By Giles Humpston | Cambridge Nanotherm
HB-LED manufacturers do not sell bare die. There are several reasons for this, not least being that they are too small to be of any use except, perhaps, as a substitute for pepper in overpriced restaurants. †The solution that has evolved uses ceramic tiles called sub-mounts. The die is attached to one side of the tile with all necessary electrical connections made and a small lens is popped on top. On the underside of the tile are provided solder pads, connected to the die by vias. The solder pads permit the sub-mount and hence the HB-LED, to be attached to a PCB just like any other surface mount component.
Alumina is the ceramic of choice for LED sub-mounts. It is cheap, easy to drill and metallise, and has reasonable thermal conductivity (20-30 W/mK). It is also white. This improves luminaire efficiency by reflecting itinerant photons to beneficial directions.
Due to technical advances, HB-LED die are getting smaller and brighter.
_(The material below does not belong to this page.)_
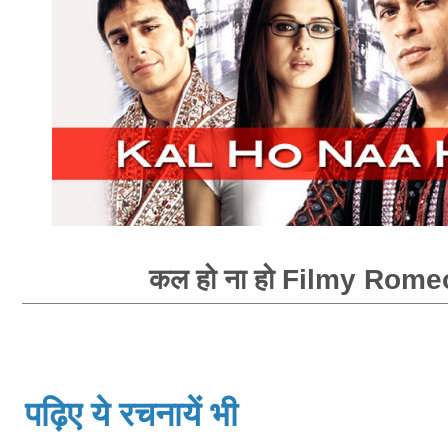
कल हो ना हो Filmy Rome
पढ़िए ये रचनायें भी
These two trends mean that both the amount of heat and the heat flux (W/mm2) produced by HB-LEDs is increasing. And LEDs do not like it hot. High temperatures reduce life, degrade the light quality and decrease the efficiency of light production which, incidentally, causes the LEDs to run hotter still.† But, as the power rating and power density of HB-LEDs climbs, alumina is unable to remove the heat fast enough. This has forced the industry to switch to aluminium nitride ceramic and caused sleepless nights for many an engineer and purchasing manager.
Aluminium nitride makes an excellent sub-mount for HB-LEDs on just one criteria; its thermal conductivity is nearly six times improved at 160 W/mK. But, it is much more difficult to manufacture and process, resulting in a price premium roughly 10 times alumina! And, to cap it all, aluminium nitride is available in precisely one color. Grey. Despite all the disadvantages, the need for high thermal conductivity sub-mounts has resulted in such a wholesale switch from alumina to aluminium nitride that the supply side is close to capacity. This means future pricing is going in one direction only.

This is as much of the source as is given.